Yesterday I went to a photography exhibition, titled “Last Samurais, First Photographs” near the Imperial Palace. A number of 150-100 year old photographs of samurai were display, and I found them very interesting and beautiful.
Apparently, photography was introduced to Japan only in the last decade of the Edo period (late 1850s), but it spread relatively quickly, and by the late 19th century, there were both foreign and Japanese photographers working in Japan. The exhibition – from the collections of the French Guimet National Museum of Asian Arts – showed photos for example from the Japanese photographer Kusakabe Kimbei, a protegé of the Austrian photographer Baron Raimund von Stillfried who worked in Yokohama for 20 years until he returned to Europe in 1883.
Of course, at that time photographs were black and white, but almost all of the exhibits were carefully hand colored, which gave them a somewhat dreamy appearance.
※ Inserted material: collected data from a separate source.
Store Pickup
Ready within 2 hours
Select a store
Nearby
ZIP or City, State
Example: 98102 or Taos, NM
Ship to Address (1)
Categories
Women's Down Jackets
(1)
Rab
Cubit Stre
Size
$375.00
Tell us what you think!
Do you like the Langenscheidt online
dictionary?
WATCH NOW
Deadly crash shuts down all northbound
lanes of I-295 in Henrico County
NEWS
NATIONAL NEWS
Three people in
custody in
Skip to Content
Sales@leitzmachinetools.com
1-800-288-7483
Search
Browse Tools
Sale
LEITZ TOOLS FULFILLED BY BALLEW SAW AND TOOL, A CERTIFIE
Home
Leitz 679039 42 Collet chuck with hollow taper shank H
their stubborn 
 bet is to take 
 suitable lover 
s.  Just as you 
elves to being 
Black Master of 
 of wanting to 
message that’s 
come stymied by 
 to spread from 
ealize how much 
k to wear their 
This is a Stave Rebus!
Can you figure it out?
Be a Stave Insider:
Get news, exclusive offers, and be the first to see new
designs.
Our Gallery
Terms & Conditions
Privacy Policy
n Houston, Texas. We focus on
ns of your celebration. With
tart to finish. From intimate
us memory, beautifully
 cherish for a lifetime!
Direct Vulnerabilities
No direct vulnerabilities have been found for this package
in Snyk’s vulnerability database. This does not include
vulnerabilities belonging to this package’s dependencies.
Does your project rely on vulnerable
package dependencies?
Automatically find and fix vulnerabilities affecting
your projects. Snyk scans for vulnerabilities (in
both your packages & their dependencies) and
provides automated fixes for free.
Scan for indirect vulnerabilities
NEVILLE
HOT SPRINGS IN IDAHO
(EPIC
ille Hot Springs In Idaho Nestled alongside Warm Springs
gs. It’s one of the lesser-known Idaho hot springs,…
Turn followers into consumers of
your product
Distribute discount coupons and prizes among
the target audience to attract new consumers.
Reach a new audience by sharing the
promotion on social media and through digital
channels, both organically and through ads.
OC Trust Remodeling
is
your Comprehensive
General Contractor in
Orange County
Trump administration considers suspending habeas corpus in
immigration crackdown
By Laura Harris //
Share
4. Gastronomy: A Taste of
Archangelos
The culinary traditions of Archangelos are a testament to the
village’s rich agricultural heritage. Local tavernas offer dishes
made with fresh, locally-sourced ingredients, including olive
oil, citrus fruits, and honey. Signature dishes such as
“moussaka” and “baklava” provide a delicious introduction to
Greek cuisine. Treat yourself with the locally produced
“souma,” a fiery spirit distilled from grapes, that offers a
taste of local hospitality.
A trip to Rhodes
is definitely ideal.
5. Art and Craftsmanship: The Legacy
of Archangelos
The interesting part about this is that they show the samurai’s armor as very bright and colorful in yellow, red, and blue, with brightly patterned kimono underneath.
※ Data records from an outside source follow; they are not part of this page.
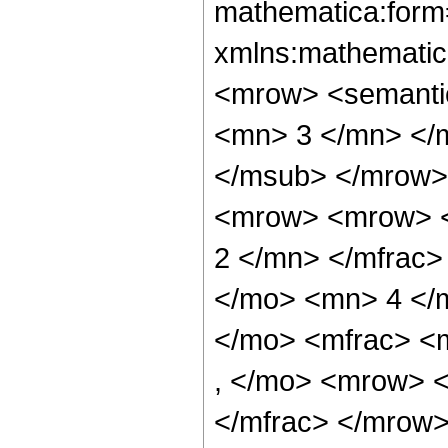
mathematica:form=
xmlns:mathematic
<mrow> <semanti
<mn> 3 </mn> </
</msub> </mrow>
<mrow> <mrow> <
2 </mn> </mfrac>
</mo> <mn> 4 </
</mo> <mfrac> <
, </mo> <mrow> 
</mfrac> </mrow>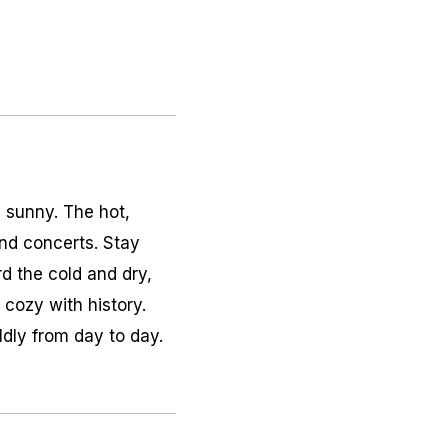
y sunny. The hot,
nd concerts. Stay
d the cold and dry,
 cozy with history.
ldly from day to day.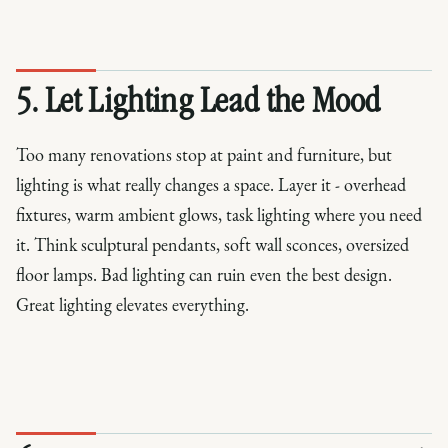
5. Let Lighting Lead the Mood
Too many renovations stop at paint and furniture, but
lighting is what really changes a space. Layer it - overhead
fixtures, warm ambient glows, task lighting where you need
it. Think sculptural pendants, soft wall sconces, oversized
floor lamps. Bad lighting can ruin even the best design.
Great lighting elevates everything.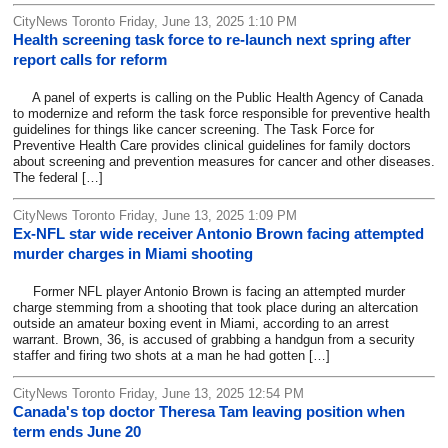
CityNews Toronto Friday, June 13, 2025 1:10 PM
Health screening task force to re-launch next spring after
report calls for reform
A panel of experts is calling on the Public Health Agency of Canada
to modernize and reform the task force responsible for preventive health
guidelines for things like cancer screening. The Task Force for
Preventive Health Care provides clinical guidelines for family doctors
about screening and prevention measures for cancer and other diseases.
The federal […]
CityNews Toronto Friday, June 13, 2025 1:09 PM
Ex-NFL star wide receiver Antonio Brown facing attempted
murder charges in Miami shooting
Former NFL player Antonio Brown is facing an attempted murder
charge stemming from a shooting that took place during an altercation
outside an amateur boxing event in Miami, according to an arrest
warrant. Brown, 36, is accused of grabbing a handgun from a security
staffer and firing two shots at a man he had gotten […]
CityNews Toronto Friday, June 13, 2025 12:54 PM
Canada's top doctor Theresa Tam leaving position when
term ends June 20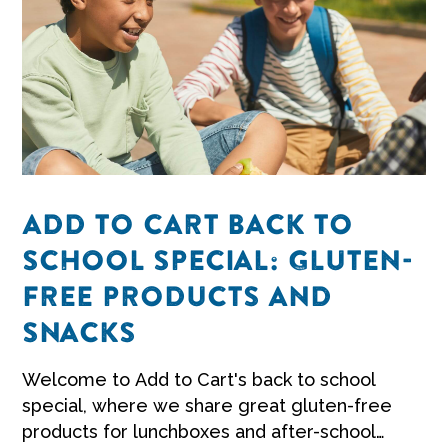
ADD TO CART BACK TO
SCHOOL SPECIAL: GLUTEN-
FREE PRODUCTS AND
SNACKS
Welcome to Add to Cart's back to school
special, where we share great gluten-free
products for lunchboxes and after-school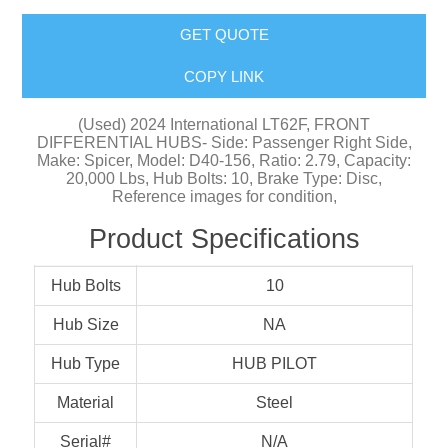
GET QUOTE
COPY LINK
(Used) 2024 International LT62F, FRONT
DIFFERENTIAL HUBS- Side: Passenger Right Side,
Make: Spicer, Model: D40-156, Ratio: 2.79, Capacity:
20,000 Lbs, Hub Bolts: 10, Brake Type: Disc,
Reference images for condition,
Product Specifications
Hub Bolts
10
Hub Size
NA
Hub Type
HUB PILOT
Material
Steel
Serial#
N/A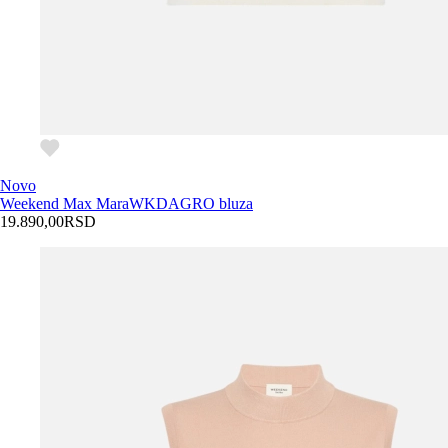
Novo
Weekend Max Mara
WKDAGRO bluza
19.890,00
RSD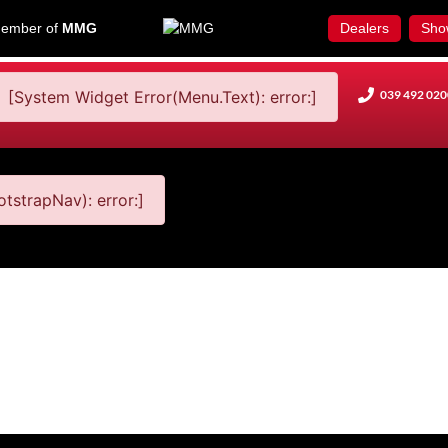
ember of
MMG
Dealers
Sho
[System Widget Error(Menu.Text): error:]
039 492 020
tstrapNav): error:]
Although the exhibition started with two photographs of the then shogun Tokugawa Yoshinobu, most of the pictures did not show real samurai, because they had been taken after the shogunate had ended and the samurai class was abolished. Although the armor is real, the people wearing them were normal people without samurai ancestry, or actors of the kabuki or noh theatre.
This can also be seen by the choice of subject. Most of the photos were just portraits, focusing on the armor and different weapons. However, a whole album was on display that depicted – again, in carefully hand colored photographs – the famous story of the 47 ronin, who avenged their master who had been forced to commit suicide. Once they had achieved their goal, they went to his grave and also committed seppuku. Another example is the photo below. It depicts two famous people from the Heike Monogatari. At the left is the accomplished female warrior Tomoe Gozen, who followed her lover Minamoto Yoshinaka (right) into the war with the Taira.
As I said, the exhibition, although small, is certainly worthwhile. It takes place in the Toraya Gallery on Ichijo dori, near the crossing with Karasuma dori, and will be open until the end of May.